Ex-Cisco engineer Dave Cote has ambitious plans for Stanley Works' global VoIP network: hundreds of sites and potentially tens of thousands of Session Initiation Protocol phones. But the project will involve little gear sporting his old employer's logo.
Slideshow: take a closer look at Stanley Works' global VoIP rollout
The tool maker in January began a companywide rollout of VoIP servers from Interactive Intelligence. The plan is to use a centrally hosted VoIP model to consolidate a network built on hundreds of disparate PBX and key telephone systems, acquired over 20-plus years as Stanley bought almost a dozen other companies.
"Stanley Works hired me to come in and upgrade all of that, and I think, to put in all Cisco VoIP gear," says Cote, who ran Cisco's Voice Technology Group test lab in Boxboro, Mass., for six years prior to heading the global telecommunications group at Stanley last year. "I'm sure Cisco [expected that] too, but that just didn't make sense to me with this business and how it operates." The approach he's chosen could save the company up to $4 million (or $400 per user) over a single-vendor network.
Before Cote came to Stanley, the company already started down the VoIP path with a Cisco CallManager-based VoIP system for a large Midwest call center. Instead of building out this network to the rest of the company, Cote plans to deploy Interactive Intelligence call center and IP PBX servers at three central data centers in Connecticut, Indiana and Texas. From these spots, VoIP services will extend worldwide over an MPLS-based IP VPN service the company is turning on with carrier Level 3.
From his vendor days at Cisco, Cote's under-the-hood knowledge of VoIP products and technology is reflected in some of the tools he is using in the project at Stanley. Cote is building the Stanley VoIP network with call processing, gateway and handset technologies from a variety of sources — some well-known, others not.
"There are so many systems out there, it's kind of overwhelming," Cote says. "The reason I picked [Interactive Intelligence] was not for the fact that we needed to get something out there right away. They'd done a lot of [product development for large-scale VoIP], and they've been in the game for a long time."
The core of the project starts with Interactive Intelligence's Customer Interaction Center (CIC), a Session Initiation Protocol (SIP)-based automated call distributor platform with call center features. Stanley is also using Interactive Intelligence's SIP Interaction Media Server, a SIP-based IP PBX for office users. Stanley has already started deploying to some of its call center agents on the Interactive Intelligence suite, while connecting small sales offices (around 50 workers per site) to the system for regular business telephony services.
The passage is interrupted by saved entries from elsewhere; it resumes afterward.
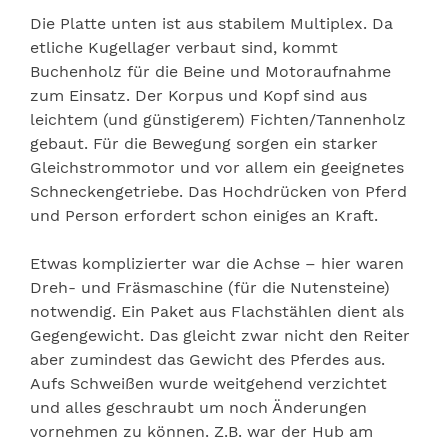
Die Platte unten ist aus stabilem Multiplex. Da
etliche Kugellager verbaut sind, kommt
Buchenholz für die Beine und Motoraufnahme
zum Einsatz. Der Korpus und Kopf sind aus
leichtem (und günstigerem) Fichten/Tannenholz
gebaut. Für die Bewegung sorgen ein starker
Gleichstrommotor und vor allem ein geeignetes
Schneckengetriebe. Das Hochdrücken von Pferd
und Person erfordert schon einiges an Kraft.
Etwas komplizierter war die Achse – hier waren
Dreh- und Fräsmaschine (für die Nutensteine)
notwendig. Ein Paket aus Flachstählen dient als
Gegengewicht. Das gleicht zwar nicht den Reiter
aber zumindest das Gewicht des Pferdes aus.
Aufs Schweißen wurde weitgehend verzichtet
und alles geschraubt um noch Änderungen
vornehmen zu können. Z.B. war der Hub am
Since the corporatewide MPLS network isn't fully in place yet, Cote says, some sites are linking to the Interactive Intelligence servers through the company's existing WAN. Very small offices without T-1 connections use SSL VPN. (The company's SSL gear, as well as LAN and WAN equipment, is mostly Cisco-based). These workers appear and work as if part of a larger corporate dial plan, as calls are set up and managed via the IP network, but voice traffic is routed over the public switched telephone network (PSTN).